Pod
The smallest deployable unit in Kubernetes. A pod is one or more containers that share a network namespace and storage volumes.
Pod = a lunch table. Containers in the same pod are coworkers sharing one table — same IP (table number), same food (volumes), talking over lunch (localhost). But the table is disposable: if someone spills coffee, you get a NEW table, not a cleaned one.
Containers in a pod share: the same IP, loopback, and port space (communicate via localhost), mounted volumes. Pods are ephemeral — they're not rescheduled to new nodes; a new pod is created. Pod lifecycle: Pending → Running → Succeeded/Failed. Pod phases vs container states are different. Never deploy pods directly — use a controller (Deployment, StatefulSet) so they're managed.
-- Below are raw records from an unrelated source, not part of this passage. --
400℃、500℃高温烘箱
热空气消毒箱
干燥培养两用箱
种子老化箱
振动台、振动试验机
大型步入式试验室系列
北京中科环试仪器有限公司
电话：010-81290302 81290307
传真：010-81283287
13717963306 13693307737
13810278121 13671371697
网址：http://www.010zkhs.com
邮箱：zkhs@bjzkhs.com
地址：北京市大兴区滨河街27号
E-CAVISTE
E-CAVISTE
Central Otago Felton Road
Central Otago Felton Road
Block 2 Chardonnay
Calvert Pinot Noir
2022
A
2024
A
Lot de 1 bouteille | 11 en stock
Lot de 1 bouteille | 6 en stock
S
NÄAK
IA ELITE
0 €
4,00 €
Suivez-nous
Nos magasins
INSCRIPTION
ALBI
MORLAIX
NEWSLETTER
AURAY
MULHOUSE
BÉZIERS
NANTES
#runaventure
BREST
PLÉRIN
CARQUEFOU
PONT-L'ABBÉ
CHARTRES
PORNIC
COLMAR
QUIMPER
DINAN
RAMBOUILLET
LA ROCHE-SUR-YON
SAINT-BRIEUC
The pause container (infra container) creates and holds the network namespace — other containers join it. This is why all containers in a pod share the same IP. Sidecar pattern: co-locate a helper container (logging agent, proxy, config reloader) that shares the same pod network and volumes. Init containers run to completion before app containers start — used for setup, database migration checks, secret injection. Pod QoS classes: Guaranteed (requests == limits), Burstable (requests < limits), BestEffort (no requests/limits) — affects eviction order under node memory pressure. Ephemeral containers (kubectl debug) let you inject a debugging container into a running pod.
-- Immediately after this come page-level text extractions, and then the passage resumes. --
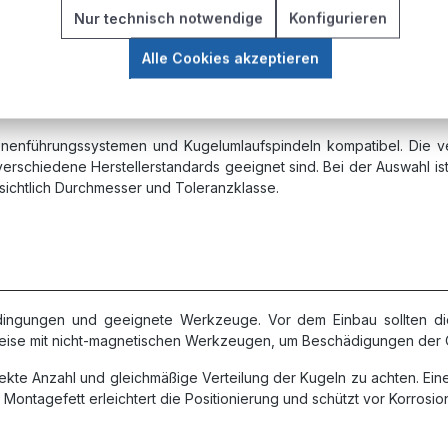
n und Temperaturschwankungen
Nur technisch notwendige
Konfigurieren
Alle Cookies akzeptieren
chienenführungssystemen und Kugelumlaufspindeln kompatibel. Di
verschiedene Herstellerstandards geeignet sind. Bei der Auswahl is
sichtlich Durchmesser und Toleranzklasse.
edingungen und geeignete Werkzeuge. Vor dem Einbau sollten d
rweise mit nicht-magnetischen Werkzeugen, um Beschädigungen der
rekte Anzahl und gleichmäßige Verteilung der Kugeln zu achten. Ei
 Montagefett erleichtert die Positionierung und schützt vor Korrosi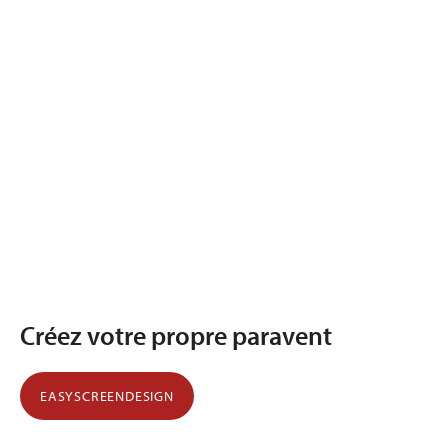
Créez votre propre paravent
EASYSCREENDESIGN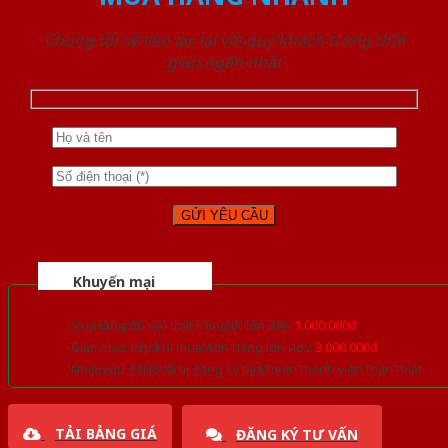
Chúng tôi sẽ liên lạc lại với quý khách trong thời
gian ngắn nhất
Khuyến mại
Quà tặng đồ nội thất trang trí lên đến
1.000.000đ
Giảm trực tiếp khi mua đơn hàng lớn hơn
3.000.000đ
Nhiều ưu đãi lớn khi đăng ký tài khoản thành viên thân thiết
TẢI BẢNG GIÁ
ĐĂNG KÝ TƯ VẤN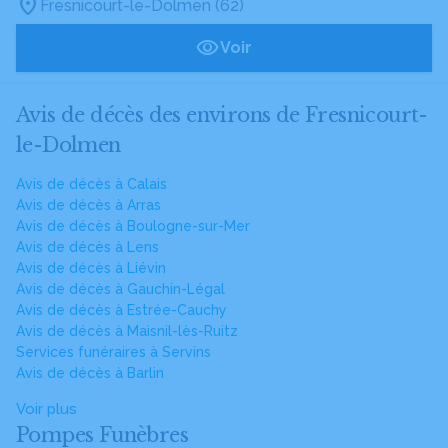
Fresnicourt-le-Dolmen (62)
Voir
Avis de décès des environs de Fresnicourt-
le-Dolmen
Avis de décès à Calais
Avis de décès à Arras
Avis de décès à Boulogne-sur-Mer
Avis de décès à Lens
Avis de décès à Liévin
Avis de décès à Gauchin-Légal
Avis de décès à Estrée-Cauchy
Avis de décès à Maisnil-lès-Ruitz
Services funéraires à Servins
Avis de décès à Barlin
Voir plus
Pompes Funèbres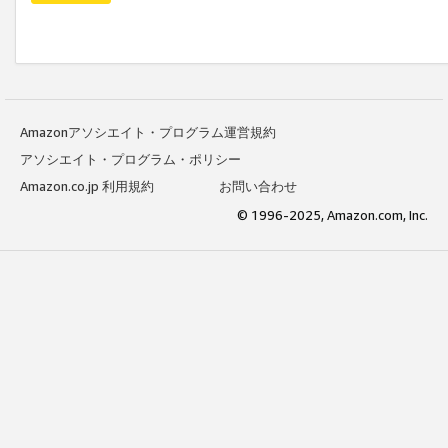
Amazonアソシエイト・プログラム運営規約
アソシエイト・プログラム・ポリシー
Amazon.co.jp 利用規約
お問い合わせ
© 1996-2025, Amazon.com, Inc.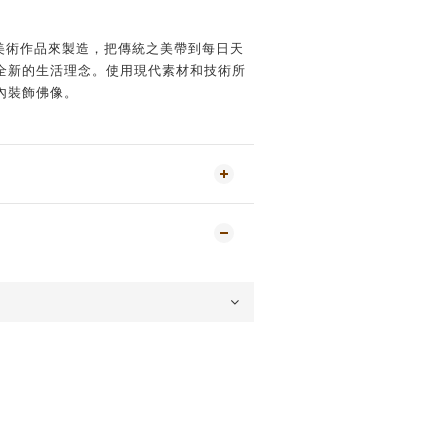
賞美術作品來製造，把傳統之美帶到每日天
全新的生活理念。使用現代素材和技術所
內裝飾佛像。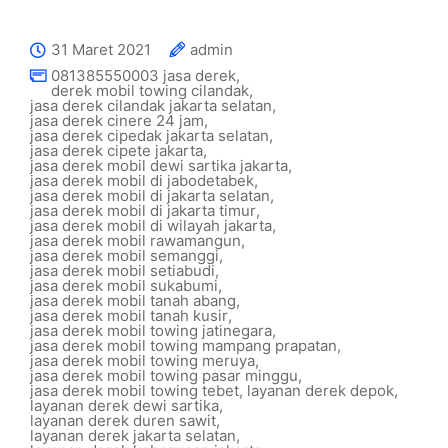
31 Maret 2021
admin
081385550003 jasa derek
,
derek mobil towing cilandak
,
jasa derek cilandak jakarta selatan
,
jasa derek cinere 24 jam
,
jasa derek cipedak jakarta selatan
,
jasa derek cipete jakarta
,
jasa derek mobil dewi sartika jakarta
,
jasa derek mobil di jabodetabek
,
jasa derek mobil di jakarta selatan
,
jasa derek mobil di jakarta timur
,
jasa derek mobil di wilayah jakarta
,
jasa derek mobil rawamangun
,
jasa derek mobil semanggi
,
jasa derek mobil setiabudi
,
jasa derek mobil sukabumi
,
jasa derek mobil tanah abang
,
jasa derek mobil tanah kusir
,
jasa derek mobil towing jatinegara
,
jasa derek mobil towing mampang prapatan
,
jasa derek mobil towing meruya
,
jasa derek mobil towing pasar minggu
,
jasa derek mobil towing tebet
,
layanan derek depok
,
layanan derek dewi sartika
,
layanan derek duren sawit
,
layanan derek jakarta selatan
,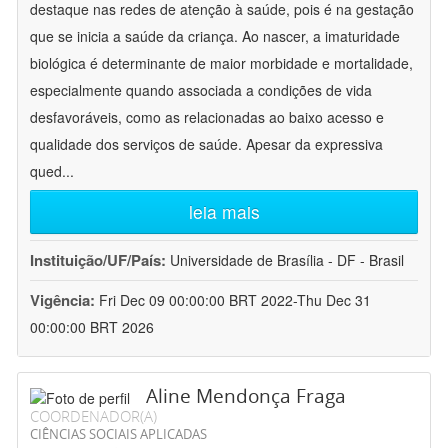
destaque nas redes de atenção à saúde, pois é na gestação
que se inicia a saúde da criança. Ao nascer, a imaturidade
biológica é determinante de maior morbidade e mortalidade,
especialmente quando associada a condições de vida
desfavoráveis, como as relacionadas ao baixo acesso e
qualidade dos serviços de saúde. Apesar da expressiva
qued
...
leia mais
Instituição/UF/País:
Universidade de Brasília - DF - Brasil
Vigência:
Fri Dec 09 00:00:00 BRT 2022-Thu Dec 31
00:00:00 BRT 2026
Aline Mendonça Fraga
COORDENADOR(A)
CIÊNCIAS SOCIAIS APLICADAS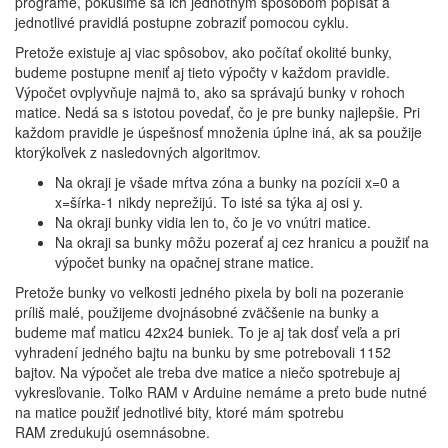
programe, pokúsime sa ich jednotným spôsobom popísať a
jednotlivé pravidlá postupne zobraziť pomocou cyklu.
Pretože existuje aj viac spôsobov, ako počítať okolité bunky,
budeme postupne meniť aj tieto výpočty v každom pravidle.
Výpočet ovplyvňuje najmä to, ako sa správajú bunky v rohoch
matice. Nedá sa s istotou povedať, čo je pre bunky najlepšie. Pri
každom pravidle je úspešnosť množenia úplne iná, ak sa použije
ktorýkoľvek z nasledovných algoritmov.
Na okraji je všade mŕtva zóna a bunky na pozícii x=0 a
x=šírka-1 nikdy neprežijú. To isté sa týka aj osi y.
Na okraji bunky vidia len to, čo je vo vnútri matice.
Na okraji sa bunky môžu pozerať aj cez hranicu a použiť na
výpočet bunky na opačnej strane matice.
Pretože bunky vo veľkosti jedného pixela by boli na pozeranie
príliš malé, použijeme dvojnásobné zväčšenie na bunky a
budeme mať maticu 42x24 buniek. To je aj tak dosť veľa a pri
vyhradení jedného bajtu na bunku by sme potrebovali 1152
bajtov. Na výpočet ale treba dve matice a niečo spotrebuje aj
vykresľovanie. Toľko RAM v Arduine nemáme a preto bude nutné
na matice použiť jednotlivé bity, ktoré mám spotrebu
RAM zredukujú osemnásobne.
A pod is a group of containers that share a network and storage. They communicate via localhost — no service discovery needed within a pod. The pod gets one IP. Sidecars are a critical pattern: service meshes (Istio, Linkerd) inject a proxy sidecar into every pod to handle TLS, retries, and observability without changing your app code. Always use a controller (Deployment, StatefulSet) to manage pods — naked pods don't get rescheduled if their node fails.
Pods are ephemeral. When a pod is deleted or evicted, it's gone — a new pod with a new IP is created. Never hard-code pod IPs. Always use Services (stable virtual IPs with DNS) to reach pods.